By utilizing a network (optionally a distributed network) of edge nodes 602, or a peer-to-peer network of user devices 204, propagation of payload message 232 avoids the typical bottle necks associated with conventional presence servers (wherein presence registration and propagation of presence updates are handled by the presence server), and thereby facilitating improved scalability of CPS 202. That is, since the internal components of CPS 202 handle context changes, and external components (e.g., edge nodes 602) handle payload data, scalability is improved over conventional presence.
FIG. 7 shows CPS 202 connected to two application servers 702 and 710, each having a plurality of clients 704 and 708, respectively. Each client 704, 708 is shown with an associated user 706. Application server 702 has an assigned CPS application ID 208(1) and creates a context group 220(1) within CPS 202. Application sever 710 has a CPS application ID 208(2) and creates a context group 220(2) within CPS 202. Each application server 702, 710, may utilize more than one context group 220 within CPS 202.

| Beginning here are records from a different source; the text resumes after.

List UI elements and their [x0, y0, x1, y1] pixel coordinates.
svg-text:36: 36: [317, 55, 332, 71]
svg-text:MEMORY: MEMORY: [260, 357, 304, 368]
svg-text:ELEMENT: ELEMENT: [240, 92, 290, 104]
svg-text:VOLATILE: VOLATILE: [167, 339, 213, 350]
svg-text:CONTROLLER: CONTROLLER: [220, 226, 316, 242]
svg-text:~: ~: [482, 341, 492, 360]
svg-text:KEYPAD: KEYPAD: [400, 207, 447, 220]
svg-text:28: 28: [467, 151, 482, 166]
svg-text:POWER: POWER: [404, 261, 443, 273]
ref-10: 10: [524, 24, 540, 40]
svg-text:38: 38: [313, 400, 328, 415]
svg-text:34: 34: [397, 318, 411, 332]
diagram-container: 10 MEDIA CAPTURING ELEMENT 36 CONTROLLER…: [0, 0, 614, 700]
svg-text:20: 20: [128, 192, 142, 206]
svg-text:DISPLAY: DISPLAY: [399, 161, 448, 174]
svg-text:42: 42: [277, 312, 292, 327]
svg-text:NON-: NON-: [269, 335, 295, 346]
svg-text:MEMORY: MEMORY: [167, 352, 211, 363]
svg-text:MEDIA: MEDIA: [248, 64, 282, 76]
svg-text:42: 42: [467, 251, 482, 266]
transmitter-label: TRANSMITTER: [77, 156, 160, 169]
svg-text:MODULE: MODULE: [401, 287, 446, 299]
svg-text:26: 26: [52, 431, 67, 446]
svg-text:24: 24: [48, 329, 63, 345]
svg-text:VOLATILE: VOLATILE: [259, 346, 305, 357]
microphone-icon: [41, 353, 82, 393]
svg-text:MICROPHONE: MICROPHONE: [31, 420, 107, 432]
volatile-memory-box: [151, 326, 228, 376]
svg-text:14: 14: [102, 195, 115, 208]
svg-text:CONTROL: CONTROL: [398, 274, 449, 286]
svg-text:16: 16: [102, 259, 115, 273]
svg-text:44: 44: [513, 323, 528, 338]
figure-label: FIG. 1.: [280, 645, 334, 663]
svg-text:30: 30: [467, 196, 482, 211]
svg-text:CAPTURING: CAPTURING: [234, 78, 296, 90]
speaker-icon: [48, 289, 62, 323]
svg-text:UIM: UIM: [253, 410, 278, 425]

In one embodiment, application server 702 assigns application user ID 210(1) to client 704(1), and application user ID 210(2) to client 704(2). Application server 702 may then add application user IDs 210(1) and 210(2) to context group 220(1), as shown, thereby automatically registering users 706(1) and 706(2) with context group 220(1). Users 706(1) and 706(2) need not be co-located, and need not know one another; however, through use of context group 220(1) by application server 702, users 706(1) and 706(2) become contextually aware of one another. Application server 702 may create more than one context group within CPS 202, such that users (e.g., users 706(1) and 706(2)) may be contextually linked in different ways, for example based upon selected options within client 704. In another embodiment, client 708(1) assigns application user ID 210(3) to user 706(3), for example based upon information of user 706(3), client 708(2) assigns application user ID 210(4) to user 706(4), for example based upon information of user 706(4), and client 708(3) assigns application user ID 210(5) to user 706(5), for example based upon information of user 706(5). Each client 708, via application server 710, adds its assigned application user ID 210 to context group 220(2), as shown in FIG. 7.
In one example of operation, application server 702 represents a customer relationship management tool, user 706(1) is a sales representative and user 706(2) is a customer accessing application server 702 via a client 704(2). Application server 702 creates context group 220(1) for a planned meeting (e.g., an online meeting) between the representative and the customer, thereby allowing specific data to be exchanged between the representative and the customer as payload data. For example, in preparation for a face-to-face meeting, the payload data may represent travel status and expected time of arrival data that is updated automatically by clients 704 that are mobile devices.
CPS 202 may simultaneously support many context groups 220 for many different applications.
Changes may be made in the above methods and systems without departing from the scope hereof. It should thus be noted that the matter contained in the above description or shown in the accompanying drawings should be interpreted as illustrative and not in a limiting sense. The following claims are intended to cover all generic and specific features described herein, as well as all statements of the scope of the present method and system, which, as a matter of language, might be said to fall therebetween.